Eukaryotic Transcription

• Archaeal and Eukaryotic RNA polymerases are similar and more complex than those of Bacteria.

• Archaea has one RNA polymerase.

  • Eukaryotes have three.

• Archeal polymerase resembles eukaryotic RNA polymerase II - includes 11-13 subunits based on species.

• Archaeal and eukaryotic promoters have important recognition sequences.

• Most important is the 6-8 base-pair "TATA" box, 18-27 nucleotides upstream from the transcriptional start site.

• The TATA box is recognized by the TATA-binding protein (TBP).

  • Archaeal recognition also has B recognition element (BRE) which are followed by archaeal Transcription factor B(TFB).

• There should be a specific initiator element at the start of transcription.

• After the TBP binds to the TATA box - TFB binds to the BRE to have RNA polymerase initiate transcription.

• This Process is similar in eukaryotes however they need additional transcription factors for transcription.

• Transcription termination in Archaea and Eukaryotes

• Some Archaeal genes have inverted repeats with an AT-rich sequence. One includes repeats of thymines.

• Termination in eukaryotes depends on RNA polymerase with the need for a termination factor protein.

RNA Processing - Eukaryotes & Archaea

• Eukaryotes have many genes.
  • Two coding and non coding regions. Coding sequences are exons and noncoding are introns.
  • RNA must process in mature RNAs so that translation can take place.
  • Primary transcript occurs when introns are removed.
  • Mature mRNA occurs when only exons are present within.

RNA Processing - Splicing

• Introns are removed in spliced.

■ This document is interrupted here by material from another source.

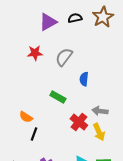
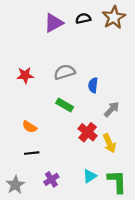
red star: (35, 53) -> (25, 75), moved
gray semicircle: (64, 57) -> (65, 72), moved, turned 36
gray arrow: (100, 111) -> (112, 109), moved, turned 126
black line: (34, 134) -> (32, 153), moved, turned 64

Exons are joined in this process.
• Process happens in the nucleus
  • The process has to have both RNA and protein by the spliceosome.
• Primary transcripts in spliceosomes remove introns.
  • Mature mRNA has contiguous protein by linking flanking exons to one another.

Further RNA Processing

• Intervening sequences are rare but archaeal includes tRNA and has introns.
  • archaeal introns need to be removed after transcription to generate mature tRNA or rRNA.
• Their processing is catalzyed with a special ribosome but not the spliceosome.
• In eukarya, two processing steps take place within the nucleus before splicing
  • Capping is complete once transcription is done.
    • Capping creates a methylated guanine nucleotide at the 5'-phosphate end.
• Orientation is then converted reverse relative to to the rest.
• A poladenylation
  • trimming has a 3' end
  • poly(A) stabilizes mRNA from nuclease attack
    • mRNA have to be removed bfore degradation.